Sandy_iPad_gazingGlobe

Will She Come To Me Now?

–Sandy Brown Jensen

(This poem is about my unusual muse, who is a ten foot tall hominid who survived the Ice Age and still roams the Pacific Northwest. She is not to be confused with Sasquatch of urban legend fame or Dzonoquah of the sacred Kwakwakawak tribal pantheon except that in Dreamtime, she is both of those. I am working on a book of poems called Giantess.)

 

Will she come to me now when

the little creek of grief is nothing

but dark water in an old ditch

inching upward with the swell

of winter rain?

She is a creature

of the far North. All winter

She sleeps as the bears sleep.

She lets her dream body loose

to roam, held to her sleeping

bulk by the thinnest of silks.

When the winter nights

are tin cold and the stars

so far away that I may as well

have my head in a bucket

punched with holes, I look

for her between fir trees. I listen

for her in the gunshot snap

of a frozen limb. I try

to find her thread

and lead her to me here.

Now the March thaw

is breaking up the rivers

the way, long after a death,

the heart begins to rise again.

I know she is traveling

toward me now, the long

southward beaches still roaring

with open mouths their storm

surge songs.

She is finding

cockles among the seaweed,

and her eyes, if you could see them,

have twin catchlights

like inverted crescent moons.

One thought on “Will She Come To Me Now?”

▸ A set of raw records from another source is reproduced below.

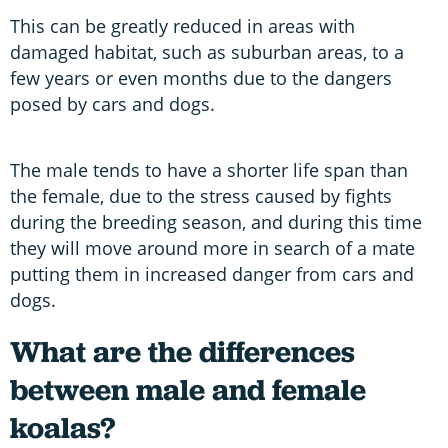
This can be greatly reduced in areas with
damaged habitat, such as suburban areas, to a
few years or even months due to the dangers
posed by cars and dogs.
The male tends to have a shorter life span than
the female, due to the stress caused by fights
during the breeding season, and during this time
they will move around more in search of a mate
putting them in increased danger from cars and
dogs.
What are the differences
between male and female
koalas?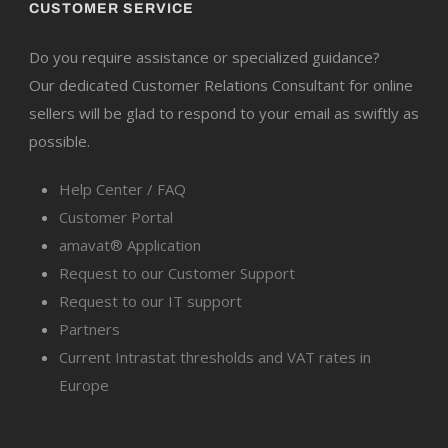
CUSTOMER SERVICE
Do you require assistance or specialized guidance?
Our dedicated Customer Relations Consultant for online
sellers will be glad to respond to your email as swiftly as
possible.
Help Center / FAQ
Customer Portal
amavat® Application
Request to our Customer Support
Request to our IT support
Partners
Current Intrastat thresholds and VAT rates in
Europe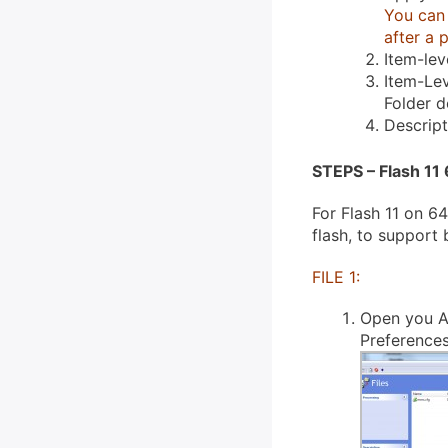
You can 
after a 
Item-lev
Item-Lev
Folder 
Descrip
STEPS – Flash 11 
For Flash 11 on 64
flash, to support
FILE 1:
Open you A
Preferences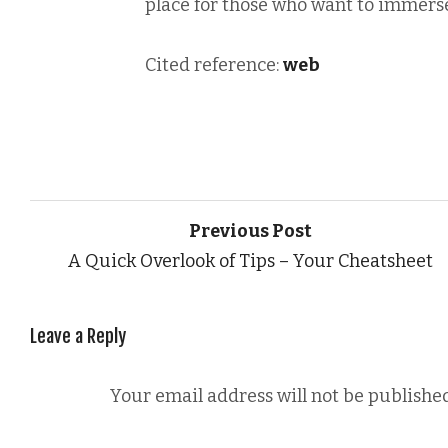
place for those who want to immerse
Cited reference:
web
Previous Post
A Quick Overlook of Tips – Your Cheatsheet
Leave a Reply
Your email address will not be published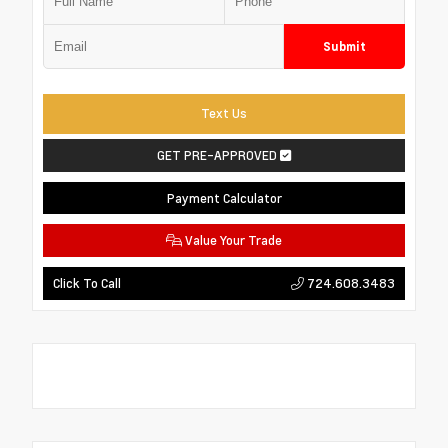
Submit
Text Us
GET PRE-APPROVED
Payment Calculator
Value Your Trade
724.608.3483
Click To Call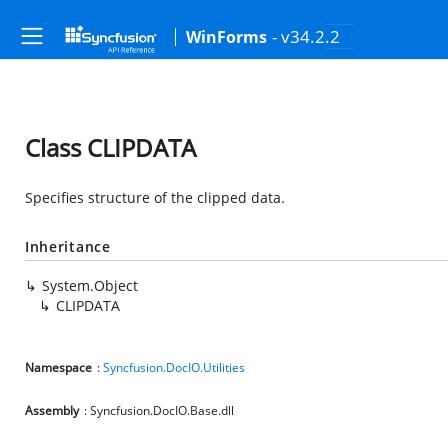
- v34.2.2
WinForms
Class CLIPDATA
Specifies structure of the clipped data.
Inheritance
System.Object
CLIPDATA
Namespace
:
Syncfusion.DocIO.Utilities
Assembly
: Syncfusion.DocIO.Base.dll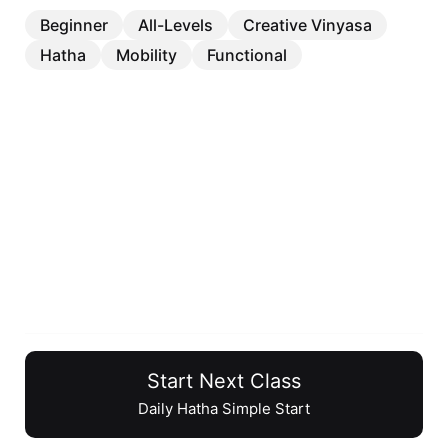
Beginner
All-Levels
Creative Vinyasa
Hatha
Mobility
Functional
Daily Hatha Simple Start
Start Next Class
22 min
Daily Hatha Simple Start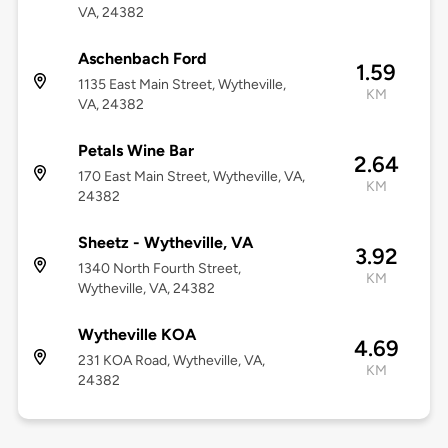
VA, 24382
Aschenbach Ford
1.59
1135 East Main Street, Wytheville,
KM
VA, 24382
Petals Wine Bar
2.64
170 East Main Street, Wytheville, VA,
KM
24382
Sheetz - Wytheville, VA
3.92
1340 North Fourth Street,
KM
Wytheville, VA, 24382
Wytheville KOA
4.69
231 KOA Road, Wytheville, VA,
KM
24382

  1. Cheryl Renee Long – Seattle, WA USA – Professional artist/educator. My primary medium is watercolor and my subjects include birds, landcapes, florals and what is fascinating me in the moment. I live, paint and teach art in the Seattle, Washington area. My philosophy has a distinctly secular and yet spiritual slant. My interests include organic gardening, whole food cooking, geology, archeology, all of the earth sciences. I like to dialog with people about what matters the most to the planet.
    Cheryl Renee Long says:

    A dark poem, hidden, earthy. I smell moss and ferns. I sense her mystical presence but this is no whimp of a fairy. She has legs like two ancient maples, growing side by side from the forest floor. She is mythical – it seems she bridges for you the deep ancient history of the indigenous world and lifeways with your modern mind.